I read with great interest the article by Armentia et al.1 recently published in Allergologia et Immunopathologia on food anaphylaxis in antiphospholipid syndrome (APS) and thrombosis. The authors suggested that seed lipoproteins might have a potential role in the APS and related thrombosis. I think that there are certain issues, which need clarification by the authors.
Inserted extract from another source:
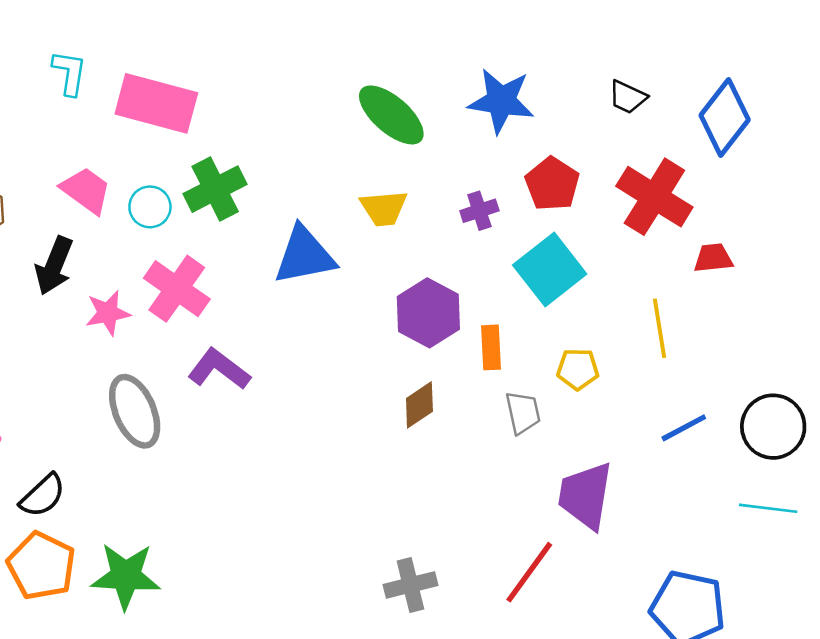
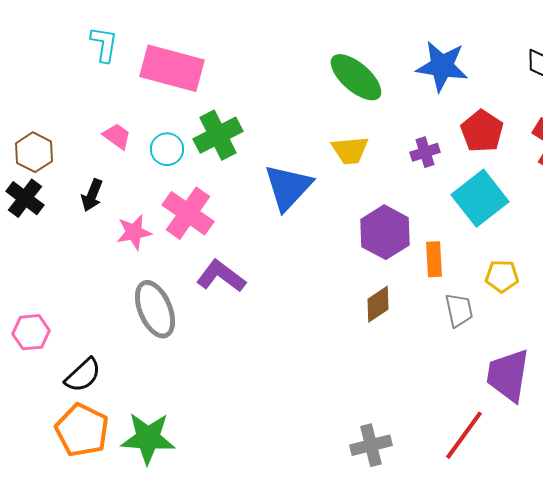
pink trapezoid: (86, 190) -> (117, 136), size x0.7
blue triangle: (304, 255) -> (288, 187), turned -36
black arrow: (54, 266) -> (92, 195), size x0.7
The first issue in need of explanation is about the randomisation of the patients. The authors mentioned that 52 patients with anaphylaxis were selected randomly from among patients with severe anaphylaxis. The number of patients with severe anaphylaxis (grade III–IV by Muller) is not clear. If the authors made this selection from among 21,879 patients, we could say that approximately, 28% of 21,879 patients may have thrombosis. This implies that development of thrombosis in patients with anaphylaxis is very high in these group patients. However, there is no clear evidence in the literature showing increased development of thrombosis in patients with anaphylaxis. Therefore the authors should give us the number of patients with severe anaphylaxis and clear information about randomisation. It seems to me that the selection of patients was made according to whether the patients have thrombosis or not. This could have led to a selection bias. The authors reported four cases with food anaphylaxis followed by thrombosis before.2 Were these patients included in this study?
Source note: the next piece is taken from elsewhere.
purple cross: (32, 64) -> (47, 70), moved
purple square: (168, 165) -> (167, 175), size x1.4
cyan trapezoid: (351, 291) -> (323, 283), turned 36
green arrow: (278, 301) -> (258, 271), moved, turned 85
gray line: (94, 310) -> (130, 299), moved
Secondly, in this study, of 52 patients with anaphylaxis, 15 (28%) had ACA IgG positivity with medium or high titre. The authors described medium or high titre as 20–80 GPL medium, >80 GPL high positive, respectively. In Table 1A, the number of patients having positive ACA IgG with medium or high titre were only seven and one in Table 1B. As a result, unlike that mentioned by the authors in the text and Tables, only eight patients had ACA IgG antibody positivity with medium or high titre (15%).
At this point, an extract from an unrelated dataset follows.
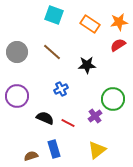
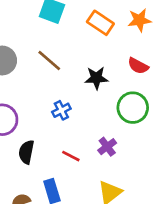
red semicircle: (118, 45) -> (138, 66), moved, turned -119
green circle: (113, 99) -> (133, 108), moved
black semicircle: (45, 118) -> (26, 152), moved, turned -102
Thirdly, it is seen in the Tables that vascular involvement exists in patients with anaphylaxis and the patients with APS. It is likely that some of these patients may use aspirin for the secondary prophylaxis for thrombosis. As is well known, aspirin may enhance wheat anaphylaxis or skin prick test results.3–5 Although this effect of aspirin may be seen in exercise-induced anaphylaxis, aspirin can be also an augmentation factor in wheat allergy without exercise.3–5 For this reason, it would be necessary to know the number of the patients using aspirin in both groups. In explaining their results, the authors should have mentioned this as a confounding factor.
Fourthly, there is no clear explanation as to what criteria were used to select the patients with APS in the text. The authors re-tested ACA IgG two months after initial testing. According to classification criteria for APS published in 2006,6 antibodies should be re-evaluated after three months to make a clear decision in patients with antibody positive. Why did the authors evaluate ACA IgG antibodies after two months? And did they use second antibody titres in their analysis.
In conclusion, we need well-designed studies investigating whether or not anticardiolipin antibody positivity and thrombosis are secondary to food allergies or a coincidence.